- Material shown:
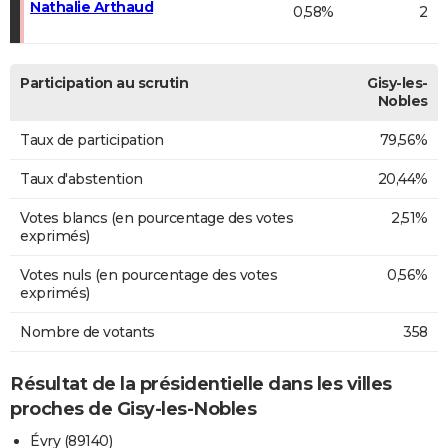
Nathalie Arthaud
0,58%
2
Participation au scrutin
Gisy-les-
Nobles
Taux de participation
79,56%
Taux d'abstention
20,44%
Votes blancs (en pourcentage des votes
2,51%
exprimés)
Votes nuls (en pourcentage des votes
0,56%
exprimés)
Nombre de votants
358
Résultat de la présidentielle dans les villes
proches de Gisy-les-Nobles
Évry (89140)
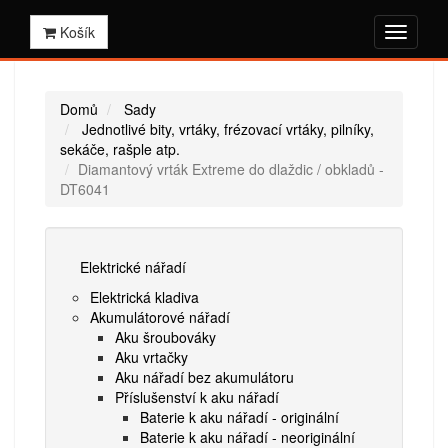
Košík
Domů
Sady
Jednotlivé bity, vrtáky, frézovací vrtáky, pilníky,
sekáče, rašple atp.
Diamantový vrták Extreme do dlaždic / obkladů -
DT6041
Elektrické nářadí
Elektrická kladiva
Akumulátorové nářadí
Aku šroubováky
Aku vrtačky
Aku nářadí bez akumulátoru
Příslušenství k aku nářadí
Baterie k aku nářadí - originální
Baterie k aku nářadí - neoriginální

--

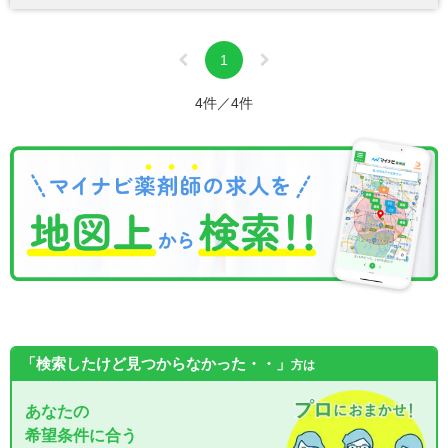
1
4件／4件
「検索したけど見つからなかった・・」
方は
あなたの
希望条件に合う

- Task to carry out: Reproduce the entries above exactly, but only the lines between the line holding "Diamantový vrták Extreme" and the line holding "Baterie k aku nářadí - neoriginální", inclusive.

- Your solution:
Diamantový vrták Extreme do dlaždic / obkladů -
DT6041
Elektrické nářadí
Elektrická kladiva
Akumulátorové nářadí
Aku šroubováky
Aku vrtačky
Aku nářadí bez akumulátoru
Příslušenství k aku nářadí
Baterie k aku nářadí - originální
Baterie k aku nářadí - neoriginální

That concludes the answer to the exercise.